Apache drilling side-track in injectite playSources: OGA and NPD

Apache drilling side-track in injectite play

Well 9/19b-29Z kicked off last week, probably further appraising the UK extension of the Froskelår and Gamma discoveries.

As reported by the OGA, well 9/19b-29Z spudded on Monday last week (16/11) in UK Licence P1986. Classified as an exploration well, it is likely that it further appraises the UK-continuation of the Froskelår/Gamma discoveries.

Parent well 9/19b-29A was spudded on 28th September and was completed on Monday last week (16/11), after the rig had moved 130 m with respect to the original 9/19b-29 location that was spudded 14th September this year.

Froskelår discovery

Last year, Aker BP announced the discovery of Froskelår upon completion of well 24/9-14S. It encountered a gas column of 30 m, and an oil column of 38 m in Eocene sandstone injectites of 35 m thick, mainly with very good to excellent reservoir properties. The sandstones are interpreted as being remobilised sands from the Heimdal and Hermod formations in the Paleocene which are injected into the overlying Hordaland Group. The gas/oil contact was observed in the well. The oil/water contact was not observed, as the logs showed an oil down to situation.

A technical horizontal side-track (24/9-14A) was drilled to test the lateral extent of the injectite complex and its reservoir properties.  It encountered several gas-bearing and oil-bearing injectite zones totalling 540 m, with many sandstone layers with variable thickness and variable reservoir properties, mainly from good up to excellent.

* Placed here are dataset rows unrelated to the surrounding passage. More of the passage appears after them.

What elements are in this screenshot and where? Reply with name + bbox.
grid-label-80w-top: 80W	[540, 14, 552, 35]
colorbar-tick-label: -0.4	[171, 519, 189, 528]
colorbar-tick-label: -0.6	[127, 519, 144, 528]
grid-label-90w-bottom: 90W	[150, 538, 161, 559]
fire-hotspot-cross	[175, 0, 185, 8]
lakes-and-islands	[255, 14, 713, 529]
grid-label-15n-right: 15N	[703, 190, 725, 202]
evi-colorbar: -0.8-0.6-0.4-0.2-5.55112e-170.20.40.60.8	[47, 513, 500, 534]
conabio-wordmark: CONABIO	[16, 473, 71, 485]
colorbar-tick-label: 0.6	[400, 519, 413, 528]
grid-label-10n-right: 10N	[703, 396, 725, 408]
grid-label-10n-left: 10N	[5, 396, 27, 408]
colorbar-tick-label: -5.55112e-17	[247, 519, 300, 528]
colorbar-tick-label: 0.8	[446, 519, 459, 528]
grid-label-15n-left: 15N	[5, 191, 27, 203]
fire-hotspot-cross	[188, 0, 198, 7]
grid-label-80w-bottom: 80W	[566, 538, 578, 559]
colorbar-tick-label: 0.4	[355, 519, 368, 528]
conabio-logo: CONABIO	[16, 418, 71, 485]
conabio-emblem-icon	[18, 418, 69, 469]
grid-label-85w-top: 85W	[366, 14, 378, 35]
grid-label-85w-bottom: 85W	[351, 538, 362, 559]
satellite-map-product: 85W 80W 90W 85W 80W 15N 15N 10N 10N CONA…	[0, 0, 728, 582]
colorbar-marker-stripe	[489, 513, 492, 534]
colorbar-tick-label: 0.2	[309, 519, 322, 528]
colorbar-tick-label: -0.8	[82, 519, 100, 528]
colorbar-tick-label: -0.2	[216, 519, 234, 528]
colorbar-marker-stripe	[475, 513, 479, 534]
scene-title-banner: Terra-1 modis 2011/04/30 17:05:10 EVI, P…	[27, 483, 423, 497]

The gas/oil and oil/water contacts are the same as in the main well.

The size of the Froskelår discovery was estimated between 60 and 130 MMboe recoverable.

Gamma discovery

The smaller Gamma discovery (24/9-3) overlaps with Froskelår and is seen as part of it because is it is in pressure communication. Discovery well 24/9-3 was already drilled in 1981 by Conoco to test a structure that turned out to be a water-wet Paleocene sands, but Eocene sands were found to be oil bearing.